La soirée de mercredi puis la journée de jeudi ont été animées du côté du Cap qui a vu passer et/ou s’arrêter les quatre trimarans engagés sur « Brest Atlantiques ». Le Maxi Edmond de Rothschild a ouvert le bal en laissant Robben Island à bâbord mercredi à 20h16, tandis que dans la nuit, le trimaran MACIF s’est arrêté pour une escale technique avant de repartir à 10h20, sur les talons d’Actual Leader. Enfin, Sodebo Ultim 3 est à quai depuis 11h.

Il aura donc fallu 15 jours 9 heures et 16 minutes de mer au Maxi Edmond de Rothschild, après 9161 milles parcourus, à 24.8 nœuds de moyenne réelle, pour franchir le premier, mercredi à 20h16, la marque de Robben Island, au large du Cap. Un passage de nuit pour Franck Cammas et Charles Caudrelier qui ont tout de même apprécié le coucher du soleil sur Table Mountain, les odeurs de la terre, et surtout le fait de ne pas être trop arrêtés en baie du Cap, comme l’a confié le premier : « On est passés de 30 nœuds de vent à zéro en même pas une minute, on se demandait quand on allait s’en sortir. Finalement, on a eu un vent qui est revenu de l’autre côté et on a pu se dégager. Je pense qu’on peut rester « tanké » des heures et des heures dans la baie du Cap, donc on est contents d’en être sortis. Maintenant, le prochain point de passage, c’est Brest. »


Photo : Martin Keruzoré/Sodebo
Un peu moins de huit heures plus tard, le trimaran MACIF est à son tour arrivé au Cap, suspendant sa course à 3h55 pour une escale technique, à la cape devant le port sud-africain, qui aura duré 6 heures et 25 minutes.

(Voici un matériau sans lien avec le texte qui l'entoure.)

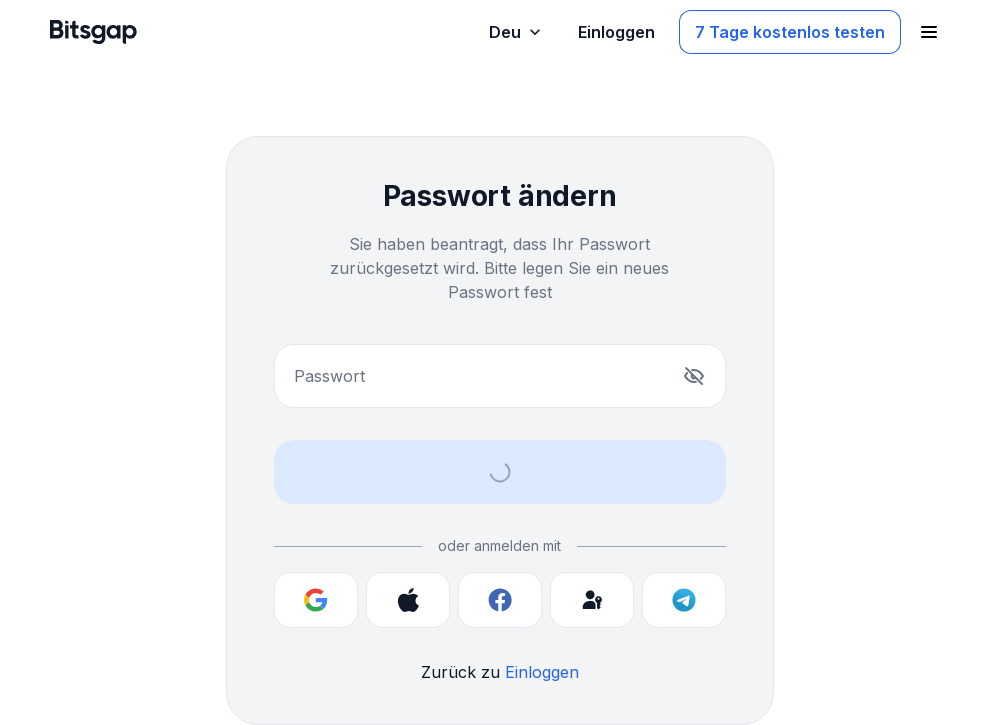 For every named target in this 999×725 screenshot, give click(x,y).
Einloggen (542, 672)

Revenus en course à 10h20, François Gabart et Gwénolé Gahinet ont franchi 24 minutes plus tard Robben Island à la troisième place, 14 heures et 28 minutes après le Maxi Edmond de Rothschild, 3 heures et 10 minutes après Actual Leader, passé en deuxième position, sa meilleure place depuis le départ de Brest le 5 novembre (Yves Le Blevec et Alex Pella ont parcouru 390 milles de moins que Franck Cammas et Charles Caudrelier sur le tronçon Rio-Le Cap).

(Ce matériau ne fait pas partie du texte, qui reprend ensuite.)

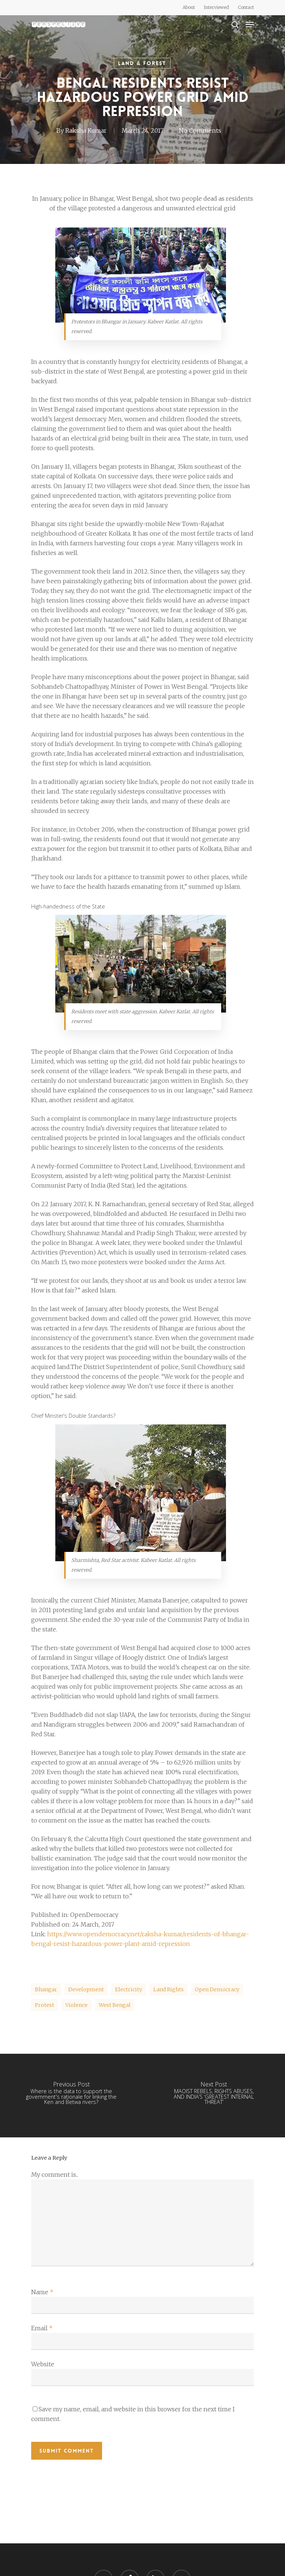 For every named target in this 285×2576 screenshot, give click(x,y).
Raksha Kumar (86, 130)
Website (42, 2364)
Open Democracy (217, 1989)
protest (44, 2005)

Dans une vidéo envoyée par le media man du trimaran MACIF, Jérémie Eloy, François Gabart est revenu sur cette deuxième escale technique, après celle de Rio : « On avait pas mal de petits problèmes qui rendaient le bateau compliqué à manœuvrer, on a profité du fait qu’on passait près de la côte pour faire une petite escale. On est arrivés pile au lever du jour sur Le Cap, le coin est quand même magnifique, cette montagne (Table Mountain) a un certain charisme, mais on n’a pas trop eu le temps de faire de la contemplation, on était plus dans la concentration pour essayer d’enchaîner. La bonne nouvelle, c’est qu’on repart avec un bateau qui va bien. » Et le vainqueur du Vendée Globe 2012 d’ajouter, à propos de la suite du programme : « On a deux bateaux à croquer devant nous, un qui n’est pas très loin, l’autre qui est un peu plus loin. On a vu Actual et Sodebo au Cap, on va essayer d’aller voir Gitana, il va falloir se défoncer pour aller les chercher, mais on est là pour ça, on a envie de jouer jusqu’au bout. »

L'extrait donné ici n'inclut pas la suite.